I will give VirtualBox 2.2.2 a try on a separate host, and if everything is ok so far then try to upgrade to version 2.2.2 in our next maintenance window. Also I am going to change our clone script to start every call to VBoxManage with strace to gain further information.
comment:4 by , 15 years ago
The problem still exists in 2.2.4. We are now considering to move to 3.0.2.

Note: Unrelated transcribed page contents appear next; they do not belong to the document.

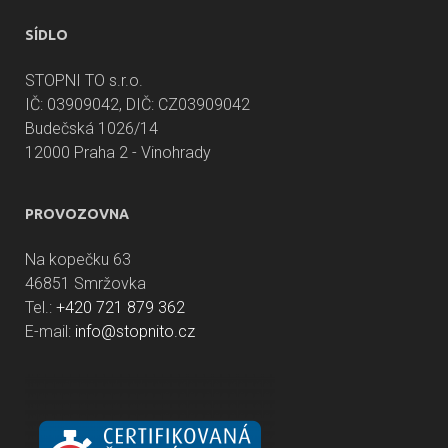
SÍDLO
STOPNI TO s.r.o.
IČ: 03909042, DIČ: CZ03909042
Budečská 1026/14
12000 Praha 2 - Vinohrady
PROVOZOVNA
Na kopečku 63
46851 Smržovka
Tel.:
+420 721 879 362
E-mail:
info@stopnito.cz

The problem seems only to affect host systems on which more than one VM is running when we try to clone a new VM. One of our systems has only one VM running and there we could clone a new system whenever we like without any problems.
comment:5 by , 15 years ago
We haven't had any trouble so far since upgrading to VBox 3.0.4. So I think this issue can be closed.
You are right, there shouldn't be more than one VBoxSVC process and one VBoxXPCOMIPCD process. There were some synchronization fixes in VirtualBox 2.2.0, you might give VirtualBox 2.2.2 a try.